Gaetano Toni Liberti ha lasciato gli arresti domiciliari. Il Tribunale del Riesame di Firenze infatti ha accolto il ricorso presentato dagli avvocati Tullio e Giulia Padovani e dal pomeriggio di ieri il neurochirurgo, originario di Pratola Peligna, 62 anni, non è più ai domiciliari.
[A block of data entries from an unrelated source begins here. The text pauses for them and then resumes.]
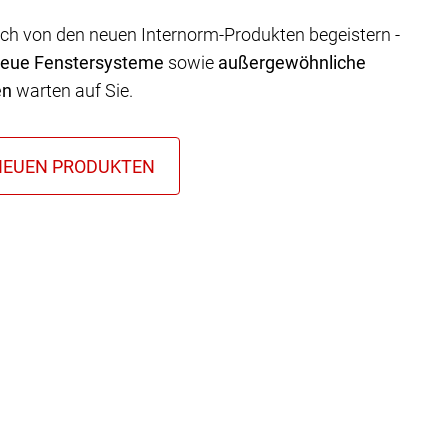
ich von den neuen Internorm-Produkten begeistern -
neue Fenstersysteme
sowie
außergewöhnliche
en
warten auf Sie.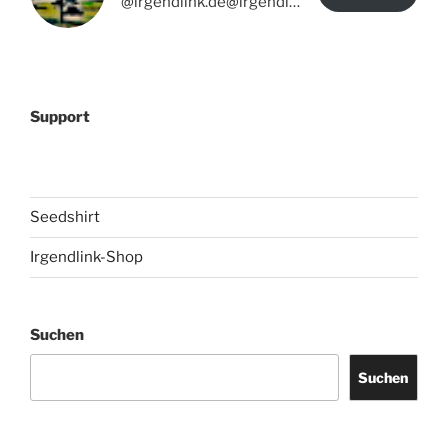
@irgendlink.de@irgendlink.de
Support
Seedshirt
Irgendlink-Shop
Suchen
Suchen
La misura cautelare era stata emessa a carico del professionista il 5 aprile scorso nell’ambito di un’inchiesta della Procura di Salerno su un presunto giro di mazzette, che sarebbero state chieste per privilegiare pazienti nelle liste d’attesa degli interventi da eseguire nell’ospedale campano. Un’indagine trasferita a Pisa per competenza territoriale solo per la posizione del medico che oltre all’attività ospedaliera pubblica a Cisanello svolge anche la professione privata a Lucca e nella clinica di San Rossore. «Finalmente a una lettura più attenta del fascicolo ha fatto seguito una decisione in linea con quello che avevamo detto fin dal primo momento – spiega l’avvocato Giulia Padovani -. Prima a Salerno e poi a Pisa non era stato recepito. Ci sono voluti due mesi, ma alla fine siamo stati ascoltati». La notizia dell’arresto del dottor Liberti aveva suscitato sconcerto e incredulità nella cittadina di Pratola, dove il professionista è stato sempre conosciuto e stimato per le indiscusse qualità professionali e umane e soprattutto per la sua rettitudine.